Sull'Osservatore Romano, Giulia Galeotti ha inteso approfondire per i lettori l'aspetto storico del razzismo nella Penisola, attraverso un excursus sulle radici del fenomeno nei primi decenni dell'unità d'Italia. La sua sentenza antropologica finale: un popolo, quello italiano, dall'“odio muto e selvaggio verso un altro colore di pelle”.
Ma non si esagera, non si enfatizza un po' troppo il lato “razzistico” - unilaterale - dei fatti di cronaca di Rosarno? Dopo tutto l'avvenimento principale, non si dimentichi, è il devastante attacco condotto, di punto in bianco, da centinaia di braccianti neri contro auto, case, negozi, e gente bianca inerme; il che ha provocato, nei giorni successivi - c'era da aspettarselo - la reazione violenta di qualche testa calda di Rosarno contro gli ospiti. No, quelli dell'Osservatore Romano trovano che i mass media non hanno esagerato denunciando il razzismo italiano, fenomeno - secondo loro - evidente a tutti, anche a chi esce sotto casa o prende il treno: “Per una volta - si sentenzia nell'articolo - la stampa non enfatizza: un viaggio in treno, una passeggiata nel parco o una partita di calcio, non lasciano dubbi.”
A me invece sorgono moltissimi dubbi su questa accusa di un diffuso razzismo italiano. Mi sono infatti recato innumerevoli volte in Italia, e ho fatto, tra l'altro, dei lunghi percorsi in treno, assistendo così in diverse occasioni ad episodi che provano l'esatto contrario di questa tesi di un popolo italiano che terrorizza i suoi poveri immigrati.
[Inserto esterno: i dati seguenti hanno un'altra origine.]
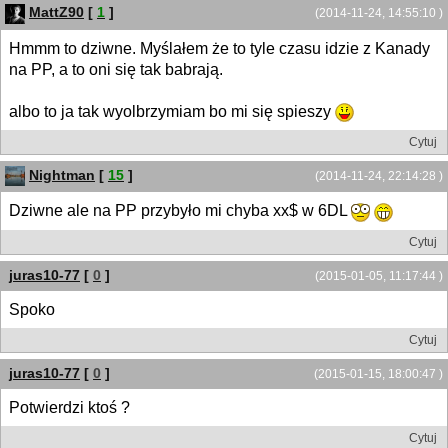
MattZ90
[
1
]
(2014-11-24, 14:55:10 )
Hmmm to dziwne. Myślałem że to tyle czasu idzie z Kanady
na PP, a to oni się tak babrają.
albo to ja tak wyolbrzymiam bo mi się spieszy
Cytuj
Nightman
[
15
]
(2014-11-24, 22:14:28 )
Dziwne ale na PP przybyło mi chyba xx$ w 6DL
Cytuj
juras10-77
[
0
]
(2015-01-05, 11:17:44 )
Spoko
Cytuj
juras10-77
[
0
]
(2015-01-15, 18:00:47 )
Potwierdzi ktoś ?
Cytuj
Gli aspetti del problema sono tanti. Meriterebbe un'analisi a parte il problema innegabile, in Italia, del trionfo dell'illegalità e dell'abusivismo sia nel campo dell'immigrazione sia in quello del lavoro degli immigrati. Io qui ho voluto attirare l'attenzione su questa patologica voluttà autodenigratoria degli italiani, popolo portato alla generalizzazioni, alle approssimazioni, e al linciaggio morale ai propri danni. Ho scritto “ai propri danni”, ma in realtà questi italiani che accusano gli “italiani” di razzismo non si sentono coinvolti nel bersaglio, mancando in loro un senso fondamentale di appartenenza all'insieme del Paese. Duole dirlo, ma coscienza e dignità nazionali sono lettera morta per molti italiani. I commenti sui fatti di Rosarno ne sono l'ulteriore conferma.